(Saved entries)
····················

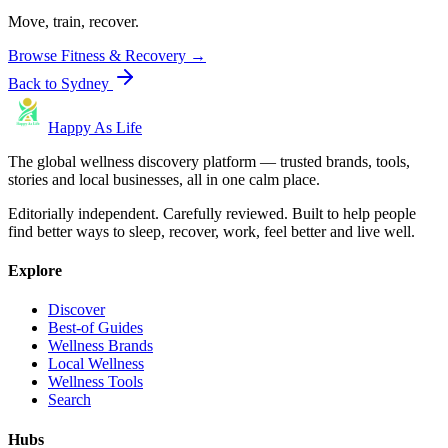
Move, train, recover.
Browse
Fitness & Recovery
→
Back to
Sydney
Happy As Life
The global wellness discovery platform — trusted brands, tools,
stories and local businesses, all in one calm place.
Editorially independent. Carefully reviewed. Built to help people
find better ways to sleep, recover, work, feel better and live well.
Explore
Discover
Best-of Guides
Wellness Brands
Local Wellness
Wellness Tools
Search
Hubs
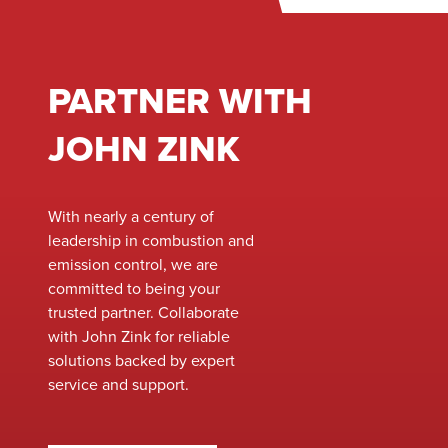
PARTNER WITH
JOHN ZINK
With nearly a century of
leadership in combustion and
emission control, we are
committed to being your
trusted partner. Collaborate
with John Zink for reliable
solutions backed by expert
service and support.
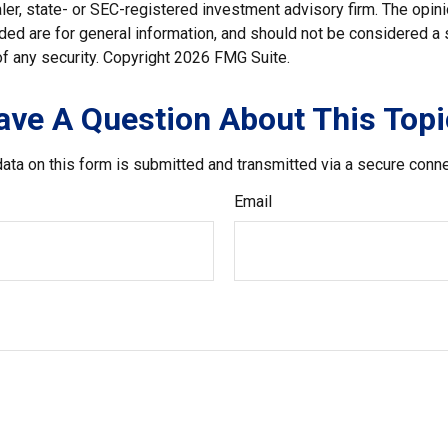
er, state- or SEC-registered investment advisory firm. The opi
ded are for general information, and should not be considered a so
f any security. Copyright
2026 FMG Suite.
ave A Question About This Topi
ata on this form is submitted and transmitted via a secure conn
Email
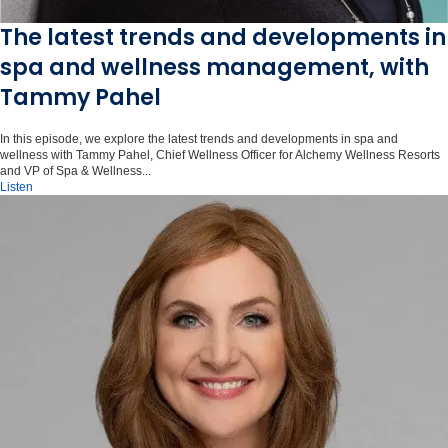
The latest trends and developments in
spa and wellness management, with
Tammy Pahel
In this episode, we explore the latest trends and developments in spa and
wellness with Tammy Pahel, Chief Wellness Officer for Alchemy Wellness Resorts
and VP of Spa & Wellness...
Listen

····················

Task goal — Once more, please print all the lines above exactly, without their pictures.

Response to the task —
Move, train, recover.
Browse
Fitness & Recovery
→
Back to
Sydney
Happy As Life
The global wellness discovery platform — trusted brands, tools,
stories and local businesses, all in one calm place.
Editorially independent. Carefully reviewed. Built to help people
find better ways to sleep, recover, work, feel better and live well.
Explore
Discover
Best-of Guides
Wellness Brands
Local Wellness
Wellness Tools
Search
Hubs
PARTNER WITH
JOHN ZINK
With nearly a century of
leadership in combustion and
emission control, we are
committed to being your
trusted partner. Collaborate
with John Zink for reliable
solutions backed by expert
service and support.
er, state- or SEC-registered investment advisory firm. The opi
ded are for general information, and should not be considered a so
f any security. Copyright
2026 FMG Suite.
ave A Question About This Topi
ata on this form is submitted and transmitted via a secure conn
Email
The latest trends and developments in
spa and wellness management, with
Tammy Pahel
In this episode, we explore the latest trends and developments in spa and
wellness with Tammy Pahel, Chief Wellness Officer for Alchemy Wellness Resorts
and VP of Spa & Wellness...
Listen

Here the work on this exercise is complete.